How should the federal government spend $1 trillion in infrastructure money?

How should the federal government spend its proposed $1 trillion surge in infrastructure funding? It's a question we've been considering and posing to our colleagues for the last several months. Grist recently ran an article, which features several prominent leaders in the fields of transportation and planning offering their answers to this question. The list includes Lynn Richards, president and CEO of the Congress for the New Urbanism; Aaron Renn, senior fellow at the Manhattan Institute; Yonah Freemark, founder of The Transport Politic; and our very own, Chuck Marohn, president and founder of Strong Towns.

Marohn answers the question of what to do with a surge in infrastructure spending by saying that the focus should be on fixing what we already have (see the above illustrations from Grist). He explains:

We’ve built an entire economy around large-scale infrastructure that ends up costing cities. So first you put in a road and a frontage road, and sewer and water, and what you get is a Walmart and a Costco and a housing development. The problem is that then we have a bunch of infrastructure to maintain, and that often costs more than the tax revenue that comes in from those new buildings. It’s not viable. We’ve been building infrastructure this way for two generations, and it’s slowly bankrupting our cities, towns, and neighborhoods.
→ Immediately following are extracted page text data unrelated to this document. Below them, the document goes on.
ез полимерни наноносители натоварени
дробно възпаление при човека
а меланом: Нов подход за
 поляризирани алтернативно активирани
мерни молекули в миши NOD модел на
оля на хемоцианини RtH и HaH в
Instead of building new things, we need maintenance, mostly in older, poorer neighborhoods and mostly below ground. Many of our sewer and water systems are approaching 100 years old. When these core pipes fail, the problems cascade throughout the system.
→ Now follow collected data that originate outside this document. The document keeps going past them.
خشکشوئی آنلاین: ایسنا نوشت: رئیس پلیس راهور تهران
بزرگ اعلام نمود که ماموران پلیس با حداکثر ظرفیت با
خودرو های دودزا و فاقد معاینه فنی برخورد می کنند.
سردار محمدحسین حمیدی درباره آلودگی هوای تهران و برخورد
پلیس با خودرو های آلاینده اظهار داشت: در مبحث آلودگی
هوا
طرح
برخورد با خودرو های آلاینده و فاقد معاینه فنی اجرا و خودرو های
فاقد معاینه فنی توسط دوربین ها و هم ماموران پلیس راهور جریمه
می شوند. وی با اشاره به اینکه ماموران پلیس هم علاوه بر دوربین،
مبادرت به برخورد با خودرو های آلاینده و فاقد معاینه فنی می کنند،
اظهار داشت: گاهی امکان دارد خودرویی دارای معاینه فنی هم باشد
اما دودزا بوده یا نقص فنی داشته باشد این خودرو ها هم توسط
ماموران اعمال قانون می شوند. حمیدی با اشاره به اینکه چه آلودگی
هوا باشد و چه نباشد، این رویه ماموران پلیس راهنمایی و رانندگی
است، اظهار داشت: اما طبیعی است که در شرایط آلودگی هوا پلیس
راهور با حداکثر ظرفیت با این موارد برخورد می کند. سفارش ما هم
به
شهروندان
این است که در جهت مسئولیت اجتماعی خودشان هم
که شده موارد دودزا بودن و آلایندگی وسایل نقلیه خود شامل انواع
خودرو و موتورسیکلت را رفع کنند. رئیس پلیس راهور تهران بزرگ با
The neighborhoods that have the highest tax return per acre today — and where a little bit of investment could have a big payoff — are the places with the highest poverty. So you look at those neighborhoods, and what do they need? They need just a little bit of love. Patch the sidewalks. Repave the streets. Fix the pipes. They also need new infrastructure. I’d put about 5 percent into what I would call neighborhood venture capital: Small, experimental projects: Put in some street trees. Put in a crosswalk. Connect to commercial centers...

Other leaders interviewed for the story suggest focusing the funding on housing, public transit, and more.